(Beginning of Dataset excerpts)

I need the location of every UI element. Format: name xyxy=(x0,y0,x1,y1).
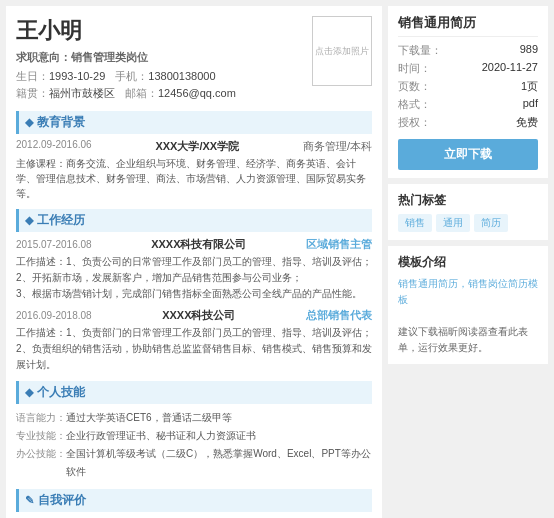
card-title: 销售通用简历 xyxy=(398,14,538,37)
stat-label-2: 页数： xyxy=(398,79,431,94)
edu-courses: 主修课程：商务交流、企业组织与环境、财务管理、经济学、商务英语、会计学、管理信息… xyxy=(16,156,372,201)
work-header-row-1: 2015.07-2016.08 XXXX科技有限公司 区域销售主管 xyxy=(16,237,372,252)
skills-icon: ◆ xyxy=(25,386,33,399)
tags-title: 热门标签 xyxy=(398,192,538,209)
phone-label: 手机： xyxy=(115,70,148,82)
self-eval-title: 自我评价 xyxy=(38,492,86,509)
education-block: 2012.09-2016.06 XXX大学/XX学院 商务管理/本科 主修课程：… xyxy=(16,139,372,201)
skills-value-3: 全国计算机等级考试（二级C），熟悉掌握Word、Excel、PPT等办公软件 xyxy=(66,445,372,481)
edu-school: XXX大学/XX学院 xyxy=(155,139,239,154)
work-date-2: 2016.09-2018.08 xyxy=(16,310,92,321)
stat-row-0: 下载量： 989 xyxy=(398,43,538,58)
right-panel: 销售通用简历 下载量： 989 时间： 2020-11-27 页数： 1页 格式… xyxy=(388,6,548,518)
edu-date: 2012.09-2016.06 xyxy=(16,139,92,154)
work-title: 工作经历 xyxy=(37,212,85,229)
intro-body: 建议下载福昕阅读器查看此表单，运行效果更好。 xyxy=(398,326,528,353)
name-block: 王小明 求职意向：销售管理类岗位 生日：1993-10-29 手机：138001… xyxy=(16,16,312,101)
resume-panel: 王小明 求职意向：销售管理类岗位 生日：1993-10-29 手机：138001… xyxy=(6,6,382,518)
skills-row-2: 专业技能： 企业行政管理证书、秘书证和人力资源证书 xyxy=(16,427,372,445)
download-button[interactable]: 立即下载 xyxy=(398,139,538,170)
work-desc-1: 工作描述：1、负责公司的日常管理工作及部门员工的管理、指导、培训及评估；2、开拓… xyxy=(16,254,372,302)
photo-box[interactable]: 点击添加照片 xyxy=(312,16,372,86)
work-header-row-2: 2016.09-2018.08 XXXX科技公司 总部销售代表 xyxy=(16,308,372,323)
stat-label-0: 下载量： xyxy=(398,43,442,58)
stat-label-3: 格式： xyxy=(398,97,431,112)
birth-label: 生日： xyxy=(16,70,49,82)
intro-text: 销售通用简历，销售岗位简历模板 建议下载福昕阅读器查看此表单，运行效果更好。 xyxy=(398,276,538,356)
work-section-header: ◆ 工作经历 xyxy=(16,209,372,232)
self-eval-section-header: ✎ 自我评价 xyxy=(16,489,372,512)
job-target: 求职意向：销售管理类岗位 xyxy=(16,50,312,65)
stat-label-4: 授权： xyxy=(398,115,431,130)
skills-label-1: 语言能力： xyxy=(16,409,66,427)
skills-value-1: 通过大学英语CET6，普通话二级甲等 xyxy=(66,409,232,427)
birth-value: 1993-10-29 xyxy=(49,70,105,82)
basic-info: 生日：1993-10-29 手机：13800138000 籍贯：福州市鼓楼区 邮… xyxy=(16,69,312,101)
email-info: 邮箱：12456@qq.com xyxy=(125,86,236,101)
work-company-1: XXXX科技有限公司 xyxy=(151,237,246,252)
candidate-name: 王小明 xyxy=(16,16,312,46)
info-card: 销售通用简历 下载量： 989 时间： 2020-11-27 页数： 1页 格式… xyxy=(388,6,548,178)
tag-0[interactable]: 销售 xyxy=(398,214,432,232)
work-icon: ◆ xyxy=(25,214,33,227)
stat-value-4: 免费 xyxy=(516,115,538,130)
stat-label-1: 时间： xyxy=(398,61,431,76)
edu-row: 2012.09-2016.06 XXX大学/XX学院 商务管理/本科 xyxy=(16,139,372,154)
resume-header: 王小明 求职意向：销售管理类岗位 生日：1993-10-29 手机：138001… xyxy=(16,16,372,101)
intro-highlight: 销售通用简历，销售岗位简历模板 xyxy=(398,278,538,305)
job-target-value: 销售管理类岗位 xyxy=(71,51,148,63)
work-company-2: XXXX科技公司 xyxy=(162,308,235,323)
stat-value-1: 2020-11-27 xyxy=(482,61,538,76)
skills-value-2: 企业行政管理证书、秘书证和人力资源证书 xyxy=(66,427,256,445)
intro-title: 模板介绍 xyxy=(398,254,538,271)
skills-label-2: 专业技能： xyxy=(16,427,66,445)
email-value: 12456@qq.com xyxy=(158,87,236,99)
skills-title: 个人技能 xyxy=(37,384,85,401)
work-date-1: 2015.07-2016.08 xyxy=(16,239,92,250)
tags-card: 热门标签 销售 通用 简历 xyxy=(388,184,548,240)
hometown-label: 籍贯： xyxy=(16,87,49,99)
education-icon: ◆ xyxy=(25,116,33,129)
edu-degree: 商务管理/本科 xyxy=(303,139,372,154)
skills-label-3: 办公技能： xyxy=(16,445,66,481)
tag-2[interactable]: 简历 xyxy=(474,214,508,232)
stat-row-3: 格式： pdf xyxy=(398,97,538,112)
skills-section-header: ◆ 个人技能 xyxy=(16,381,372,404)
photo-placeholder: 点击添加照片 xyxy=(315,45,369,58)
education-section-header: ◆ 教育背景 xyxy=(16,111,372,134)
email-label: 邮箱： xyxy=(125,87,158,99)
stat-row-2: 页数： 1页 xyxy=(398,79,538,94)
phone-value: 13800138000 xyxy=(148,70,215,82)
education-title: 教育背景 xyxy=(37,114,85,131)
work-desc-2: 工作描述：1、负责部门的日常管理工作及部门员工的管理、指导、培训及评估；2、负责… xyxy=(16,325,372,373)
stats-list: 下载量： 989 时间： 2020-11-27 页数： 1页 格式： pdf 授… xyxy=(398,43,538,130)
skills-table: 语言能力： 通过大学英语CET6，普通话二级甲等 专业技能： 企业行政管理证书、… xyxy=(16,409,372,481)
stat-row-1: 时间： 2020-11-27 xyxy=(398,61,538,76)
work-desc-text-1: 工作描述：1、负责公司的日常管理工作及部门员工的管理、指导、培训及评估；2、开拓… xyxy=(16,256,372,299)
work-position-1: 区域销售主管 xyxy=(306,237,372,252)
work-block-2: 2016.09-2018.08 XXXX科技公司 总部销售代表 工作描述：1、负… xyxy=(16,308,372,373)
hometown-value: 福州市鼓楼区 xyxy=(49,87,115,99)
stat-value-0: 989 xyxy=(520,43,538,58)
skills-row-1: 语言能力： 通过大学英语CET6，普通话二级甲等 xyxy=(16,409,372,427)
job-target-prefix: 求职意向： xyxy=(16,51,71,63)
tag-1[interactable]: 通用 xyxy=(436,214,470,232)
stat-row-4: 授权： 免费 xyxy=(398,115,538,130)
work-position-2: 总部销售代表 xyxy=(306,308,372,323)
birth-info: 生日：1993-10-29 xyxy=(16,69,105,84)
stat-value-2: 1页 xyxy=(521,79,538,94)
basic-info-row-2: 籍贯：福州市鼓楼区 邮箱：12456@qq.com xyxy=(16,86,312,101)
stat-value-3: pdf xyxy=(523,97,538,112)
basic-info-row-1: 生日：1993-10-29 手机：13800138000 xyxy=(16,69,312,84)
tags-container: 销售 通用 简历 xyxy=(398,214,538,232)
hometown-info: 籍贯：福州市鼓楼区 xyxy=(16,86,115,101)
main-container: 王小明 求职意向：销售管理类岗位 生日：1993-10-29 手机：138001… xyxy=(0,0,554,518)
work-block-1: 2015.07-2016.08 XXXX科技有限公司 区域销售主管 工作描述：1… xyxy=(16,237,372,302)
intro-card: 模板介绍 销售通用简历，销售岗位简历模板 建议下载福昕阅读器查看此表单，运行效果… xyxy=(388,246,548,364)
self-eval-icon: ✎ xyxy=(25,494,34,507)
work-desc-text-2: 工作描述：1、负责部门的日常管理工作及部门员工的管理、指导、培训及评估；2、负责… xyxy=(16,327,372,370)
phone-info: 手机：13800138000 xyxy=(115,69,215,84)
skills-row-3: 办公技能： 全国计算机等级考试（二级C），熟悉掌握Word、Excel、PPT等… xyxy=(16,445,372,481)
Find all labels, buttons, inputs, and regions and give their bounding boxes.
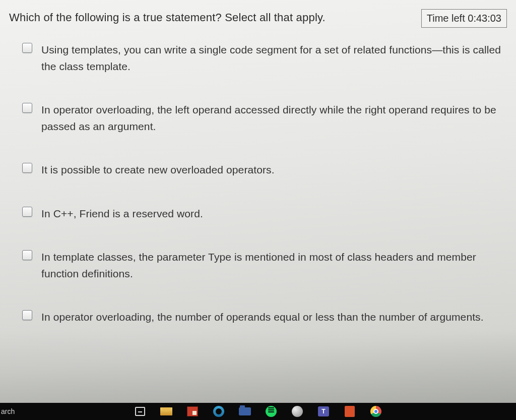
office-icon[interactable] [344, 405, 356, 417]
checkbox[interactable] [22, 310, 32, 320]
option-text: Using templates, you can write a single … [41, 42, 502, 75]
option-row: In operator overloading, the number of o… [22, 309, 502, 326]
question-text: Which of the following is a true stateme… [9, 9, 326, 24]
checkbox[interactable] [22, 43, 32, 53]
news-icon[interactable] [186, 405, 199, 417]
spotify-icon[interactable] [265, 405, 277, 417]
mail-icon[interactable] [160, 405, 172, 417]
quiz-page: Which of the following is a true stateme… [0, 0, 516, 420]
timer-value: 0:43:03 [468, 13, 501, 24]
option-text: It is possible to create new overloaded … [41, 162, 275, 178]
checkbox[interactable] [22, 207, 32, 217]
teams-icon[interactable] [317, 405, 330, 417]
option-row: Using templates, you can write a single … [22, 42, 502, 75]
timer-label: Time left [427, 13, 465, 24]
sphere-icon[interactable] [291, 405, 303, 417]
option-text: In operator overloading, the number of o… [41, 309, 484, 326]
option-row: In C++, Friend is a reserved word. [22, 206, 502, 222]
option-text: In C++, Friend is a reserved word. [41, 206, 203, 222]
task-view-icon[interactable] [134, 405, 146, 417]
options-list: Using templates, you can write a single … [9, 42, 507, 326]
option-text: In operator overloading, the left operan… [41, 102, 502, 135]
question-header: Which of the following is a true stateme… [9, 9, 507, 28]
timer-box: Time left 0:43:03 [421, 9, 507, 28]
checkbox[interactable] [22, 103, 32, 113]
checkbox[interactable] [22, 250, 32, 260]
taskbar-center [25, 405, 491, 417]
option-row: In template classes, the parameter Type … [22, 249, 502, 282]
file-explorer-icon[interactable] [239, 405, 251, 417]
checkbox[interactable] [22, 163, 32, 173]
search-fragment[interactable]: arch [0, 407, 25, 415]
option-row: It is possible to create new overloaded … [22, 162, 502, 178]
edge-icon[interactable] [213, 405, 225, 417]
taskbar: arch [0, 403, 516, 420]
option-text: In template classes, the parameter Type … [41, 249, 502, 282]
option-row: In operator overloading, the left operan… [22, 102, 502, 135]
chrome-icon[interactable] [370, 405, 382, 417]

(End of Dataset excerpts)

Exercise goal: Across the records above, return every line that contains the word "basic".

Solution for this task:
basic-info: 生日：1993-10-29 手机：13800138000 籍贯：福州市鼓楼区 邮… xyxy=(16,69,312,101)
basic-info-row-2: 籍贯：福州市鼓楼区 邮箱：12456@qq.com xyxy=(16,86,312,101)
basic-info-row-1: 生日：1993-10-29 手机：13800138000 xyxy=(16,69,312,84)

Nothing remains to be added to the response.